*** Opening Materials provided ***
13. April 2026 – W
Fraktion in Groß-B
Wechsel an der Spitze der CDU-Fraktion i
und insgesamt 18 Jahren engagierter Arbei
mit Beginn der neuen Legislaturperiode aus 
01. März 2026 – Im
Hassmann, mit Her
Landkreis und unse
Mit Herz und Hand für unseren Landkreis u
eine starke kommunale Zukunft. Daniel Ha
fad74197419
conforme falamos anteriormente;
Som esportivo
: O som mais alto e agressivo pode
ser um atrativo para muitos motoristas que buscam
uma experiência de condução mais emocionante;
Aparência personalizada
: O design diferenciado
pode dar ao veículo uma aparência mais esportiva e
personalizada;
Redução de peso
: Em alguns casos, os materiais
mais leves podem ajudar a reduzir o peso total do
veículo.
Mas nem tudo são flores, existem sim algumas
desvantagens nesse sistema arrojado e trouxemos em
*** Closing Materials provided ***
Please return all lines from the records that hold the word "Fraktion".

Fraktion in Groß-B
Wechsel an der Spitze der CDU-Fraktion i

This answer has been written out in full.